Ellen Pao and her gender discrimination case that she brought against her former employer Kleiner, Perkins, Caufield & Byers in 2015 has had the most impact. Even though she lost, the case did show a spotlight on sexual discrimination and harassment.

As a result of the trial, seven senior tech women banded together to conduct the Elephant in the Valley survey. They asked 200+ women (mainly in the SF Bay area) – focusing on women with at least 10 years of experience – a series of questions about feedback and promotion, inclusion, unconscious biases, motherhood, and harassment & safety.

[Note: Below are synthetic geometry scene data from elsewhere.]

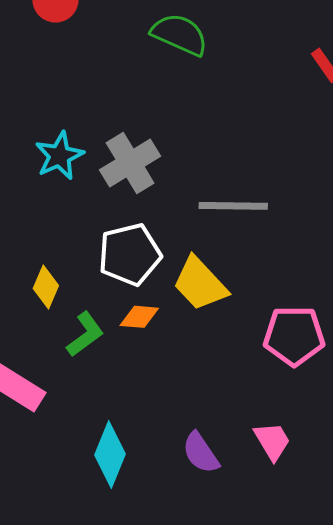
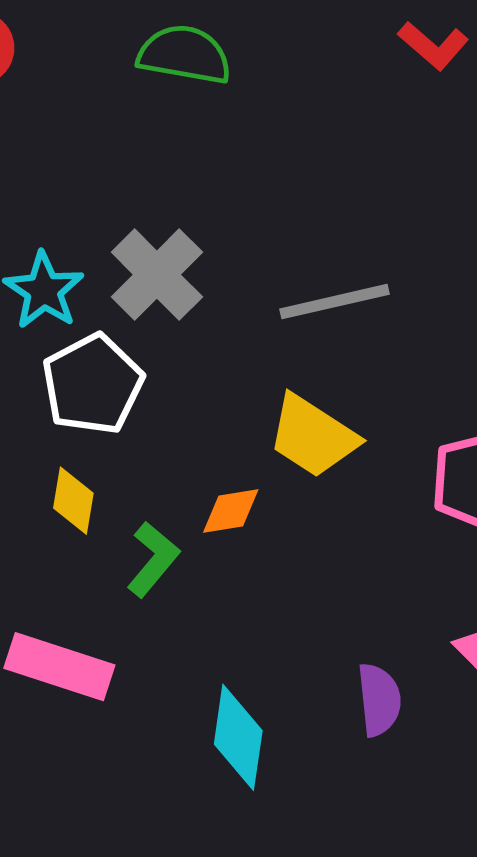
white pentagon: (130, 254) -> (93, 384), moved
purple semicircle: (201, 453) -> (379, 700), turned -138

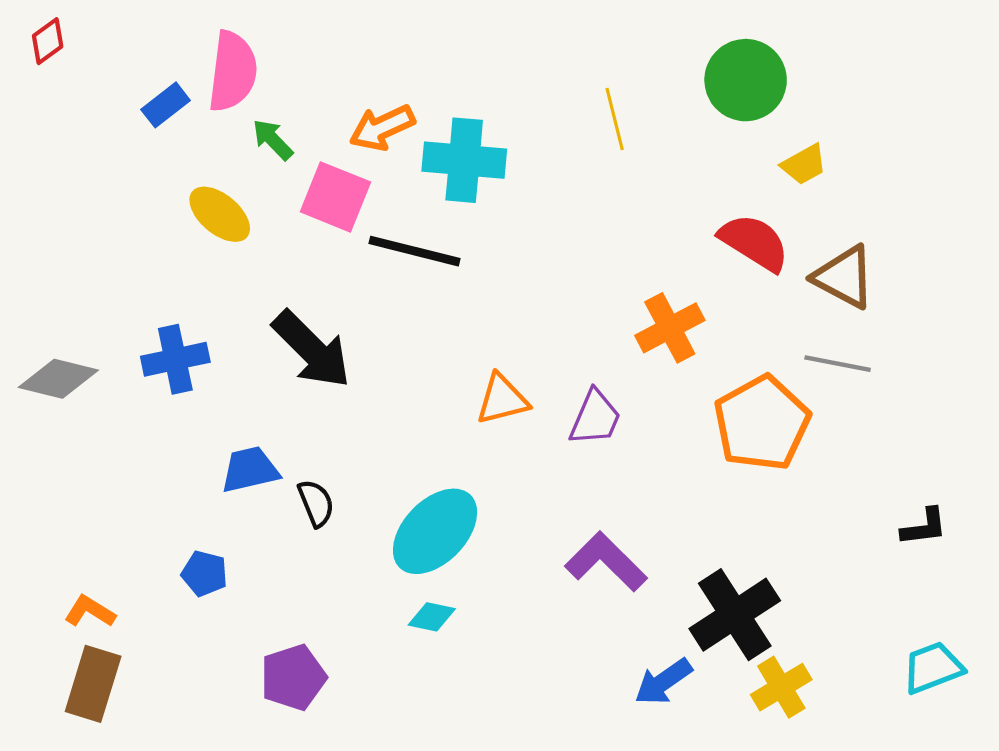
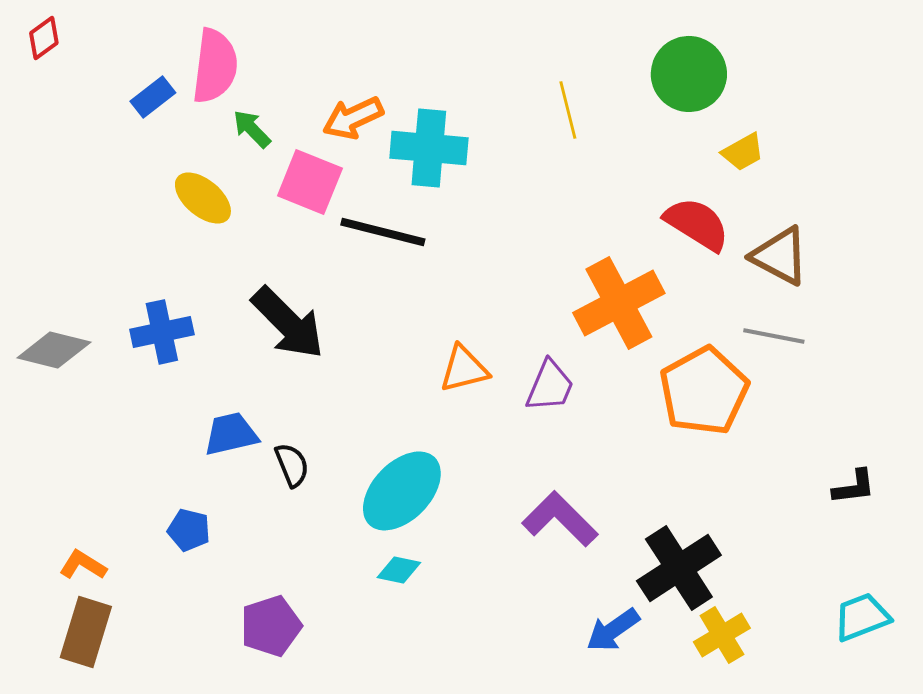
orange cross: (670, 328) -> (619, 303), size x1.4

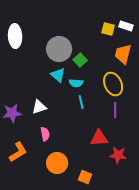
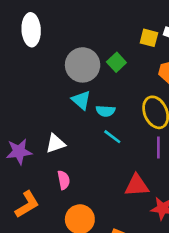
white ellipse: (15, 36) -> (31, 30), moved
green square: (80, 60) -> (116, 62), moved
cyan line: (81, 102) -> (112, 137), turned -40

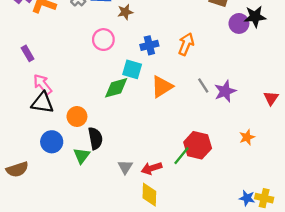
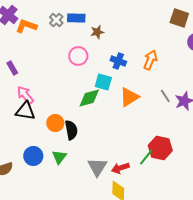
blue cross: (149, 45) -> (118, 61), turned 35
black semicircle: (95, 138) -> (71, 130), moved
blue circle: (52, 142) -> (33, 156), moved
gray triangle: (125, 167) -> (97, 167), size x1.5

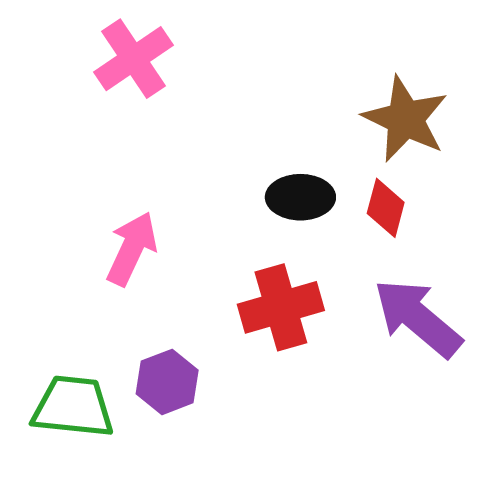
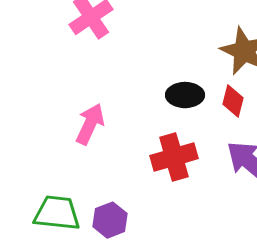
purple hexagon: (167, 382) -> (110, 220), moved

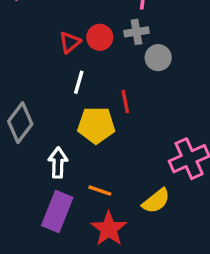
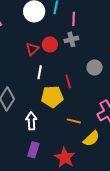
gray circle: (158, 58) -> (95, 68), moved
orange line: (100, 191) -> (74, 121), moved
purple rectangle: (57, 211) -> (33, 150), size x0.7

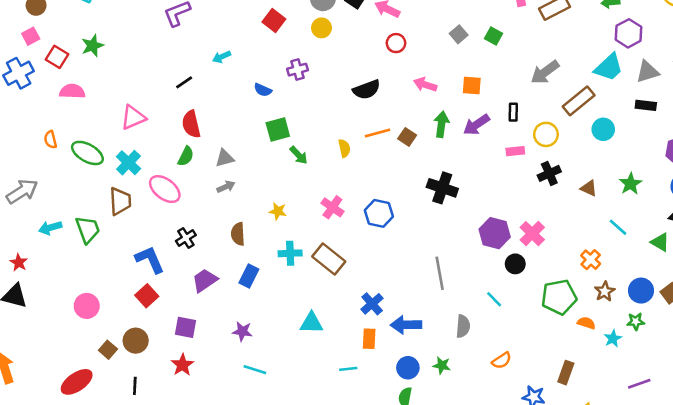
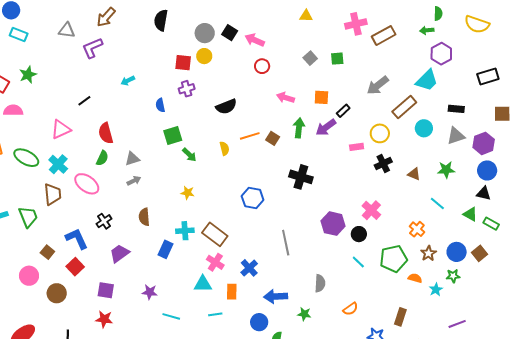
red square: (274, 20) -> (183, 63), moved, turned -30
green square: (494, 36) -> (337, 59), turned -32
gray triangle: (647, 72) -> (456, 136), moved
black line: (184, 82) -> (84, 101), moved
blue semicircle: (263, 90) -> (160, 105), turned 56
black semicircle: (367, 90) -> (226, 106), moved
black rectangle: (513, 112) -> (343, 111), moved, turned 48
green star: (630, 184) -> (446, 170), turned 30
pink cross: (332, 207) -> (215, 262), moved
yellow star: (278, 211) -> (188, 193), moved
purple hexagon: (495, 233) -> (333, 224), moved
gray line: (440, 273) -> (286, 243), moved
blue rectangle: (249, 276) -> (166, 249), moved
cyan line: (494, 299) -> (358, 262), moved
blue arrow: (406, 325) -> (276, 296), moved
orange rectangle: (369, 339) -> (232, 292), moved
brown circle: (136, 341) -> (57, 293), moved
brown square: (108, 350) -> (47, 252), moved
red star: (182, 365) -> (104, 319), turned -30
blue circle: (408, 368) -> (259, 322), moved
cyan line: (348, 369) -> (215, 314), moved
cyan line: (255, 370) -> (171, 316), moved

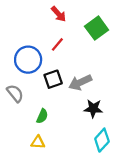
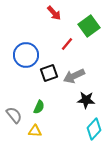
red line: (57, 44) -> (67, 44), moved
gray semicircle: (15, 93) -> (14, 115), moved

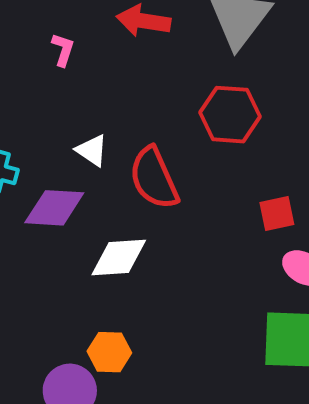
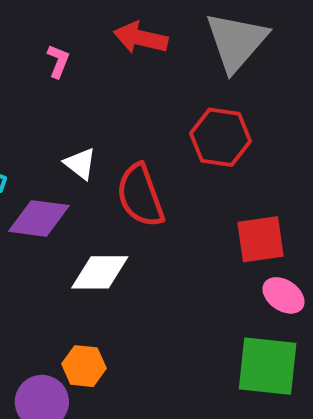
red square: (277, 213) -> (261, 239), size x1.4

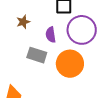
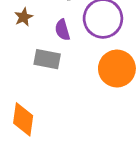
orange circle: (70, 64) -> (117, 69), moved

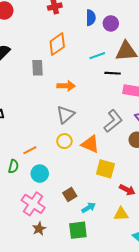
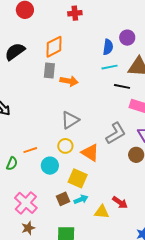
blue semicircle: (91, 18) -> (108, 47), moved
orange diamond: (57, 44) -> (54, 47), moved
orange arrow: (66, 86) -> (69, 81), moved
yellow square: (105, 169) -> (78, 178), moved
cyan circle: (40, 174) -> (50, 166), moved
cyan arrow: (89, 208) -> (81, 199), moved
yellow triangle: (121, 214) -> (102, 212), moved

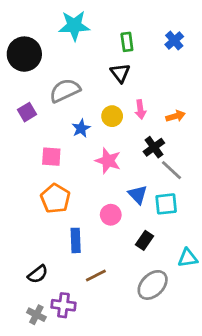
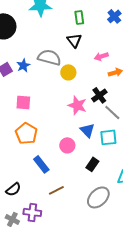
gray semicircle: (65, 90) -> (49, 57), moved, turned 40
pink arrow: (140, 109) -> (101, 56), moved, turned 80
blue star: (81, 128) -> (23, 65), moved
pink star: (108, 161) -> (77, 105), moved
blue rectangle: (76, 240) -> (41, 164), turned -36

84% of the respondents had been told they were too aggressive; 66% felt excluded from key networking opportunities because of their gender; 88% had experienced clients/colleagues direct questions to male peers that should have been addressed to them; 75% were asked about their marital status, children and family life in interviews; 60% reported unwanted sexual advances (of this number, almost two-thirds said the unwanted sexual advances came from a superior) and of those harassed, nearly 40% didn’t report it out of fear it would negatively affect their career.

It brought to light the fact that one would really be hard-pressed to find a woman in tech who hasn’t had to cope with some type of sexual bias or harassment in their career.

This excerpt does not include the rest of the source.